Was there ever a point where the financiers said, “Could you get a couple of younger people in the cast, to make it more commercial?”

[Laughs] I love that question! There’s just no way, there was nothing in the script.

Maybe a young attendant in the old folks’ home or something…

No, that’s what I loved, and that’s really why I got involved with this. I loved that Greg wanted to make this movie about old-timers. That’s such a deep theme, and it’s reflected in the title: These are people at the late phase of their lives, and it also refers to the late phases of the moon. It’s a poignant way to tell a werewolf story, and Nick really carries the day. Mind you, Ambrose is also blind, so he’s a blind man fighting werewolves—that’s just what the kids are looking for [laughs]! But that’s what’s going to make this forever a remarkable movie, and that’s what we’re about. We’ll let the teens go into the Hollywood pictures. Also, Ethan Embry is in the movie; he’s not exactly a youngster, but he brings a little youth to the project. He plays Nick’s son, and he’s also a really cool performer, and it was good to have him on board.

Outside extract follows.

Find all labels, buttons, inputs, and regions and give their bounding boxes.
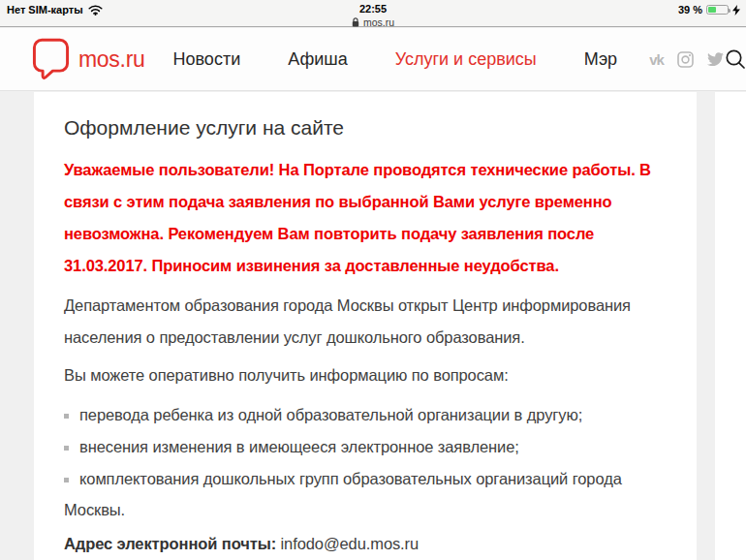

How was Robert Kurtzman chosen to create the werewolves?

Well, honestly, that was my idea, because I had met Beki Ingram from Bob’s shop on Jug Face, Chad Kinkle and Andrew van den Houten’s film that I acted in. I really liked her and was aware of Bob’s studio, and of course Bob’s reputation precedes him. I knew they did a lot of creatures out there in Ohio, and I liked the idea of getting as local as we could to New York. Our regular [makeup FX] comrade Brian Spears wasn’t as into the idea of doing the werewolves themselves; we obviously brought him on to do the gore, and there’s plenty of it, and the age makeup. So I sent Brent over to Bob Kurtzman’s shop, and they responded immediately, because I think Bob has a soft spot for werewolves, and he pitched some designs to Adrián. It was a great process, everyone working together to make these really unusual-looking monsters, and also to do the transformation in a new way.

That scene, all done in one long moving shot with a motion-control camera, is pretty impressive. Can you talk a bit about that?

We shot that in a studio in Kingston, New York, an amazing place to find upstate—the ceilings were enormous, it was fully functional. We had a day with the motion-control camera, and we realized that this would be a perfect place to do it. That was one of Adrián’s first concepts, I believe, when he took on the idea of doing a werewolf film. He liked the script and the setting, and I think he wanted, as any director would, to take a unique approach to the transformation scene. So he conceived of a single shot gliding back and forth between two characters, one transforming and the other observing. In the old days, you could hide your pans from one character to the other with soft edits and so on, but we really wanted to lock it in and have as much control as possible. Adrián had conceived of this beautiful single-take shot, so we used the motion-control rig to repeat the exact camera move over and over, and then we stepped in and did different pieces of the transformation. It was quite an elaborate process, but the final effect is seamless.

You’ve talked in the past about your ambitions to make your own werewolf movie; has your involvement in Late Phases fulfilled those ambitions to an extent?

Well, I have a completely different approach; it would probably be familiar to people who know my sensibilities. It’s a very naturalistic what-if-you-were-a-werewolf? kind of story, the way I approached a vampire story with Habit. It’s nice, because it’s not really what the mainstream or even this kind of movie defaults to. So I have a little wiggle room if I ever get my own project off the ground. I’ll say the same thing I say in every interview, which is that the beauty of the horror genre is that there are so many approaches, even to the same themes. If you want to make a vampire story or a werewolf story or a creature-in-the-water story, you have opportunities to be unique, even while you play with familiar tropes.